086(ソウvsガーゴイル)
ガーゴイルは呪文を唱え始めた。そして、斬撃波が飛んでくる。俺は瞬時にホバー移動で右に避ける。ガシャン! ――ピクピク……左腕がいてえ。避けきれず、ラークスーツの左腕が切り落とされたか。
ガーゴイルは飛んで、ラークバロン公国の塔へ向かった。俺が戦闘不能と見誤ったな!?
俺はハイジャンプしてガーゴイルの裏を取り、ハッチを開ける。
「月の精霊よ、力を貸せ…………ムーンレイ!」
ズドーン!! クッソ熱い! 熱風を浴びた。しかし…………!
『…………ガーゴイル消滅! 魔素計0パーセント! やったぞ、ソウ!』
ガシャン! 俺は着地する。フゥ〜、危なかったぜ。

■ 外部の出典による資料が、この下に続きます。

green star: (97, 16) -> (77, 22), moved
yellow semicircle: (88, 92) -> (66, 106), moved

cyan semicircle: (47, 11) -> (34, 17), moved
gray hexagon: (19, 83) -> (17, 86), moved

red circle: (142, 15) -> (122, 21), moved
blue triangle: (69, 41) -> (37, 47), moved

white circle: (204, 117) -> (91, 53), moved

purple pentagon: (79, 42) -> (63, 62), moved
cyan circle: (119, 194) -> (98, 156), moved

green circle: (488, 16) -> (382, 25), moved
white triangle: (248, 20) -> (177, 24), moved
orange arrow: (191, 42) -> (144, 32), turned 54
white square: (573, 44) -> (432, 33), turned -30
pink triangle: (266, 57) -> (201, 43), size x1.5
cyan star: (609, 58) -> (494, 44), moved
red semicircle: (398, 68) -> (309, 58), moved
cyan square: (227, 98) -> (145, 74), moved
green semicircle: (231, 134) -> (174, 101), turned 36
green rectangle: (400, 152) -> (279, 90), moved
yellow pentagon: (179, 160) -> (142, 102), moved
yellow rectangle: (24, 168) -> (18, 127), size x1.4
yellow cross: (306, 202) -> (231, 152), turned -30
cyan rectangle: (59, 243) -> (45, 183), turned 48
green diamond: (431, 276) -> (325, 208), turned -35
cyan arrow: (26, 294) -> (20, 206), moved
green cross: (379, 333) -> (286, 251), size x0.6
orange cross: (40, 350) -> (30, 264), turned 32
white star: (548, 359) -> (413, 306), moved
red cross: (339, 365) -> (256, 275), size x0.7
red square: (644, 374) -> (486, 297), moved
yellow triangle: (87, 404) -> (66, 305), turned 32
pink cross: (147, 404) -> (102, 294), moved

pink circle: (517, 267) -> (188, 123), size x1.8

30パーセントほどに威力を絞ったムーンレイだったが、やっつけれて良かった。
「まさか、模擬戦中に悪魔が現れるとはな」
『こちら、ロイ。ソウ、無事か?』
「ああ、なんとか。ラークスーツの左腕を切り落とされたから回収しといて」
『分かった。ドックへ帰還してくれ』
「了解」
俺はラークスーツを操り、ドックへ入る。ラークバロン公国の皆は拍手喝采だ。メンソ国王自ら、はしごを持ってきた。
「メンソ国王、魔素計ってのは?」
「0パーセントのままだ。暫くは悪魔は来ないだろう」
俺は、メンソ国王がかけてくれたはしごを伝って地面に降りる。
「それでも、油断はできない。弾を実装へ、ラークスーツを量産してくれ」
「あい、分かった。本当に指先1つで悪魔を倒すとはな」
「両手だけどね」
ロイ親方も来た。
「ソウ、お前は凄い才能だ。応用力もある」
「褒めても何も出ないぞ〜、アハハ」
「兄上、ラークスーツの量産を早急にする」
「兄上?」
「ソウは知らんかったか? 私とロイは兄弟なのだよ」
「ええー! マジかよ。知らなかった。メンソ国王の弟がロイ親方!?」
「そうだ。……兄上、魔法車の製造ラインを組み換える」
「頼んだぞ、ロイ。私はマルボロバロン国へ報告する。皆の者、見物はお仕舞いだ!」
ぞろぞろと野次馬は去っていく。1人、ババア残して。